Role of Different Dietary Saturated Fatty Acids for Cardiometabolic Risk

David Iggman; Ulf Risérus


Clin Lipidology. 2011;6(2):209-223. 

In This Article


Cellular Effects

Besides the traditional view that dietary SFA (when considered as a group) can decrease membrane fluidity in the cells where they are deposited and thus affect an array of metabolic pathways; SFA have been shown to induce a proinflammatory gene expression pattern in adipose tissue.[10] Such effects may also be linked to the accumulation of diacylglycerol and ceramide, to increased activation of NF-κB, PKC and MAPK, which leads to induction of inflammatory genes. The synthesis of ceramide can induce apoptosis.[11,12] In addition, much interest has been placed on the receptor family termed Toll-like receptors (TLRs), hypothesized to be a link between fat, inflammation and insulin resistance.[13] SFA have been postulated to act as ligands, especially for TLR 4 and possibly also TLR 2. For TLR 4, this has mostly been demonstrated with 12:0 as the ligand, but also with 16:0.[14] However, in another study the observed effects on TLR and inflammation have instead been considered to represent contamination with lipopolysaccharides of bovine serum antigen, rather than a true effect of SFA.[15]

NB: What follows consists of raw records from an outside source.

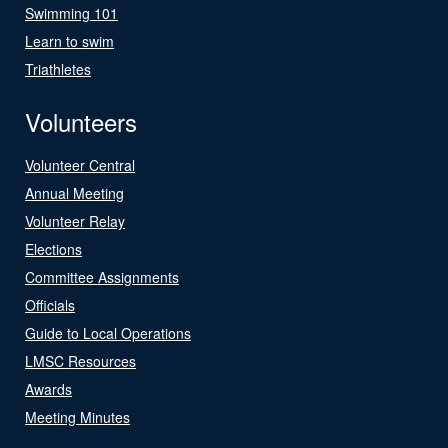
Swimming 101
Learn to swim
Triathletes
Volunteers
Volunteer Central
Annual Meeting
Volunteer Relay
Elections
Committee Assignments
Officials
Guide to Local Operations
LMSC Resources
Awards
Meeting Minutes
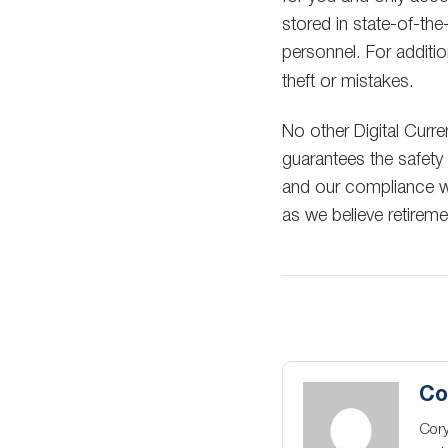
stored in state-of-the
personnel. For additi
theft or mistakes.
No other Digital Curr
guarantees the safety
and our compliance wi
as we believe retirem
Co
Cory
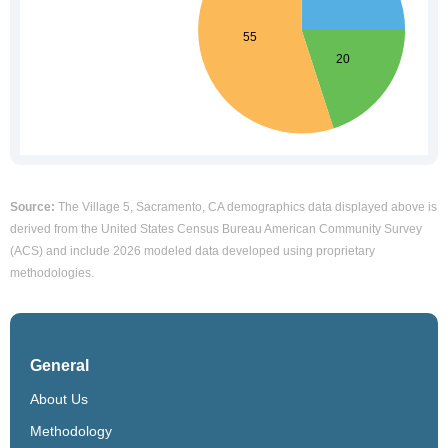
Source:
The Village 5, Sacramento, CA demographics data displayed above is
derived from the United States Census Bureau American Community Survey
(ACS) and include 2026 modeled data developed using proprietary
methodologies.
General
About Us
Methodology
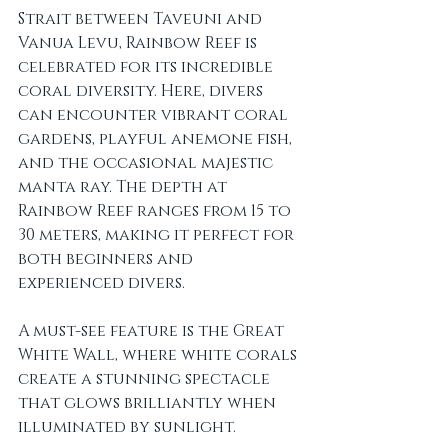
Strait between Taveuni and 
Vanua Levu, Rainbow Reef is 
celebrated for its incredible 
coral diversity. Here, divers 
can encounter vibrant coral 
gardens, playful anemone fish, 
and the occasional majestic 
manta ray. The depth at 
Rainbow Reef ranges from 15 to 
30 meters, making it perfect for 
both beginners and 
experienced divers. 
A must-see feature is the Great 
White Wall, where white corals 
create a stunning spectacle 
that glows brilliantly when 
illuminated by sunlight. 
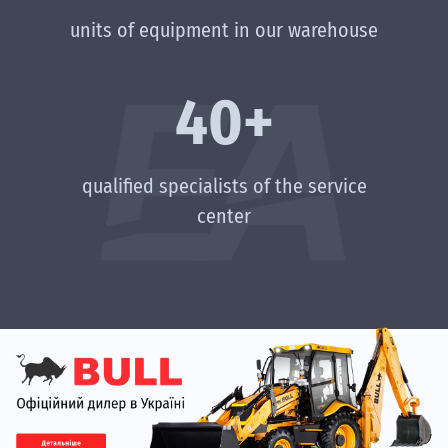
units of equipment in our warehouse
40+
qualified specialists of the service
center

Insulin Resistance & Pancreatic Dysfunction

Circulating SFA, particularly 16:0 as nonesterified fatty acids (NEFA), has been demonstrated to promote insulin resistance by decreasing phosphorylation of the insulin receptor and insulin receptor substrate-1, thereby affecting cell signaling.[16] SFA (mostly demonstrated for 16:0) may also decrease oxidation of fatty acids and glucose in muscle cells, which elevates these levels in tissues and blood, and decreases adiponectin production, which may both promote insulin resistance. These mechanisms have recently been described in detail by Kennedy et al..[17] Besides insulin resistance in peripheral tissues (mainly skeletal muscle but also adipose tissue), fatty liver and hepatic insulin resistance is increasingly prevalent. This is of relevance as the other main aspect of insulin action is to suppress glucose production by the liver. Disturbed intracellular fatty acid metabolism may lead to excessive accumulation of TGs, subsequent oxidation of fatty acids, and cellular injury.[18] Another interrelated, distinct pathway to the development of diabetes is via disruption of β-cell function. The SFA 16:0 and 14:0 have been demonstrated to stimulate β-cells in a glucose-like fashion,[19] as postulated in the lipotoxicity hypothesis.[20] As SFA TG content (especially 16:0 since it is a precursor to ceramide) in pancreatic islets increases, nitric oxide and ceramide are synthesized, which may result in lipotoxic effects, including increased oxidative stress, inflammation and endoplasmic reticulum (ER) stress, and lead to β-cell apoptosis.[21] Simultaneously, insulin gene expression is inhibited.[22] The mechanisms of NEFA on β-cell dysfunction have been described in more detail elsewhere.[23,24]

Circulating Lipids

The existence of desaturases (e.g., SCD) may be a metabolic means to avoid excessive levels of circulating 16:0 and 18:0.[25] Increased SFA intake has been associated with increased SCD-1 activity in humans,[7] which may predict mortality.[26] Interestingly, in obese mice disruption of the SCD-1 gene improves cardiac function.[27] In the human liver, SCD-1 can contribute to the synthesis of cholesteryl oleate from dietary or endogenous SFA including 16:0 and 18:0, which has been proposed to promote atherosclerosis via formation of foam cells.[28] Finally, one mechanism through which SFA and TFA raise serum cholesterol was described in 2005 by Lin et al..[29] High SFA intake stimulates the coactivator PGC-1β and transcription factors of the sterol regulatory element binding protein (SREBP) 1c and 1a in the liver, stimulating lipogenic gene expression. Specifically, 16:0 was active in inducing PGC-1β in hepatocytes, as were other MC and LC SFA, as well as TFA (including dairy TFA). In addition, PGC-1β decreases fat accumulation in the liver while simultaneously increasing circulating VLDLs.[29]